I want to track the loss during training of a multiclass gradient gain classifier as a way to find out if retraining is taking place or not. Here is my code:
%matplotlib inline
import numpy as np
import matplotlib.pylab as plt
from sklearn import datasets
from sklearn.cross_validation import train_test_split
from sklearn.ensemble import GradientBoostingClassifier, GradientBoostingRegressor
iris = datasets.load_iris()
X, y = iris.data, iris.target
X_train, X_test, y_train, y_test = train_test_split(X, y, test_size=0.3, random_state=1)
n_est = 100
clf = GradientBoostingClassifier(n_estimators=n_est, max_depth=3, random_state=2)
clf.fit(X_train, y_train)
test_score = np.empty(len(clf.estimators_))
for i, pred in enumerate(clf.staged_predict(X_test)):
test_score[i] = clf.loss_(y_test, pred)
plt.plot(np.arange(n_est) + 1, test_score, label='Test')
plt.plot(np.arange(n_est) + 1, clf.train_score_, label='Train')
plt.show()
However, I get the following value error:
ValueError Traceback (most recent call last)
<ipython-input-33-27194f883893> in <module>()
22 test_score = np.empty(len(clf.estimators_))
23 for i, pred in enumerate(clf.staged_predict(X_test)):
25 plt.plot(np.arange(n_est) + 1, test_score, label='Test')
26 plt.plot(np.arange(n_est) + 1, clf.train_score_, label='Train')

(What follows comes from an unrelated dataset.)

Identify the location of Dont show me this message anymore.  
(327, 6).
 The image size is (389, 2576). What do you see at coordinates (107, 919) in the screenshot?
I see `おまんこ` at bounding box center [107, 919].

C:\Documents and Settings\Philippe\Anaconda\lib\site-packages\sklearn\ensemble\gradient_boosting.pyc in __call__(self, y, pred)
396 Y[:, k] = y == k
397
399 logsumexp(pred, axis=1))
400
ValueError: operands could not be broadcast together with shapes (45,3) (45)
I know this code works fine if I use GradientBoostingRegressor, but I can't figure out how to get it working with a multiclass classifier such as GradientBoostingClassifier. Thank you for your help.